(Bloomberg) — Pension giant AustralianSuper turned down a new approach to join a Brookfield Asset Management and EIG Global Energy Partners-led A$19.4 billion ($12.3 billion) takeover of utility Origin Energy Ltd.
The country’s largest pension fund, which is Origin’s biggest investor with 15.3% of shares, “rejected an 11th hour and unsolicited letter” from the private equity firms and “reaffirmed that it will be voting against” the proposed acquisition.
AustralianSuper has opposed the deal, arguing the price is well below the Sydney-based utility’s long-term value, and said Monday it’s prepared to provide capital to Origin as it moves its portfolio from fossil fuels to cleaner electricity generation.
Brookfield, which confirmed the contents of the letter, previously said it intends to spend as much as A$30 billion over 10 years to accelerate the utility’s transition.

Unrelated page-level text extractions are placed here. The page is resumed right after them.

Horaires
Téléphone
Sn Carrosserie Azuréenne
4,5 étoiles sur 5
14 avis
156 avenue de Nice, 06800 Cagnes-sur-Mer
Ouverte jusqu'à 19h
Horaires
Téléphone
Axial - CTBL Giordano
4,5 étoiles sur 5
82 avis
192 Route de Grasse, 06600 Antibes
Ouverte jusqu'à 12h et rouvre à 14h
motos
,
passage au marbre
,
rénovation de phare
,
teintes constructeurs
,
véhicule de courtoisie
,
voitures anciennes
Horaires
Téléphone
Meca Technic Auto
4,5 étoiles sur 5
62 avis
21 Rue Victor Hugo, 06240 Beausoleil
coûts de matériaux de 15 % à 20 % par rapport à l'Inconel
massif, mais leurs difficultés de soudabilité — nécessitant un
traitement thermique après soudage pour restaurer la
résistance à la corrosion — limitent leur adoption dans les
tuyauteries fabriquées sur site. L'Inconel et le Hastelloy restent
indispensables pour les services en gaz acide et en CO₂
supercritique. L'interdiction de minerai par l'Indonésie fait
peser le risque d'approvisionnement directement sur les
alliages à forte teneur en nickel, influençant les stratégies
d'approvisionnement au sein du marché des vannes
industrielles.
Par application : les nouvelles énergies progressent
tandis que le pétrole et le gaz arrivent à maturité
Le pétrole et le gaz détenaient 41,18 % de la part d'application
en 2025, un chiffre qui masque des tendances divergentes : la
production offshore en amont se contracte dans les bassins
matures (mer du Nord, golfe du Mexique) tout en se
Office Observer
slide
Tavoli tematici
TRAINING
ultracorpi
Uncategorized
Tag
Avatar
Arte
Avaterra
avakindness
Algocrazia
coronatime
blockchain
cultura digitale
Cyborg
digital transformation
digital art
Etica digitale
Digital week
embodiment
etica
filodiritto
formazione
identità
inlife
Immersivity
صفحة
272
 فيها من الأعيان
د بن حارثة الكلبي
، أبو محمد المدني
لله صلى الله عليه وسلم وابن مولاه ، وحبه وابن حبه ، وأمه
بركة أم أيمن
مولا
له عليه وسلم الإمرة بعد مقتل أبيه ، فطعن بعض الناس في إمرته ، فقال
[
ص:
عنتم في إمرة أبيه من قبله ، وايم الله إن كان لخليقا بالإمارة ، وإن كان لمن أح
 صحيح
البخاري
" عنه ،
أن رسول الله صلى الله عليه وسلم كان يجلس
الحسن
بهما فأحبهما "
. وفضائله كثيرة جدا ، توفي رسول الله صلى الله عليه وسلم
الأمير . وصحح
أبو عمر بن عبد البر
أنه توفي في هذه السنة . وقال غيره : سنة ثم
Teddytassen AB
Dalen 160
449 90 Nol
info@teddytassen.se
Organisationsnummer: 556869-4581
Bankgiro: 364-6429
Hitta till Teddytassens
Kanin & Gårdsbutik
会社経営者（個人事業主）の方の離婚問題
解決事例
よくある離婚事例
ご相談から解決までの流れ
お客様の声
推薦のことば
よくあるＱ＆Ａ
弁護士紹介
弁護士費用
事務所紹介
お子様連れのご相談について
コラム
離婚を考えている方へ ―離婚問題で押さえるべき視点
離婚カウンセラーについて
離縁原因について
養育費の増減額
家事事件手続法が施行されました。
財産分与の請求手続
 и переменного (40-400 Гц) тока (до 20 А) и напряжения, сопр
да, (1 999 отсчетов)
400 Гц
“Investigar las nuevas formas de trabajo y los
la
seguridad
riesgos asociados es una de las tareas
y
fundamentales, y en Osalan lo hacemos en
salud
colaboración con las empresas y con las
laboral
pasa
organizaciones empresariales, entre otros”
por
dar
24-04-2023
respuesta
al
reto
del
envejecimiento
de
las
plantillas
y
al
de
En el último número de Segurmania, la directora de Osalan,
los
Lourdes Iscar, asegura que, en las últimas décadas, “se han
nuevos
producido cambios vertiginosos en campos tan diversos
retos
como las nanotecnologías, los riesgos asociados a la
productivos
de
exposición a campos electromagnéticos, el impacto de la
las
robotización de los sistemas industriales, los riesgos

“We’re offering a clear pathway to a faster reduction of the company’s emissions and an acceleration of Australia’s net zero targets,” said Luke Edwards, Brookfield’s managing director, renewable power and transition. “A full decarbonization of Origin’s energy markets business can only be delivered in a private setting.”
Origin shares rose 1.5% in Sydney trading Monday to A$8.78. The Brookfield-led consortium has offered A$9.53 per share for the energy company.
A shareholder vote to decide the deal’s fate is scheduled for Nov. 23. AustralianSuper said earlier this month it has no interest in participating in the take-private as a co-investor or in engaging in talks with the consortium.
“The challenge facing the nation as we work toward net zero by 2050 is not a lack of capital but rather a shortage of good quality investment opportunities,” AustralianSuper, which manages about A$300 billion, said in its statement.
Australian rules require a minimum of 75% of participating shareholders to approve a takeover offer, meaning 15% opposition has usually proved sufficient to block a deal as typically not all retail investors will cast a ballot.
—With assistance from Amy Bainbridge.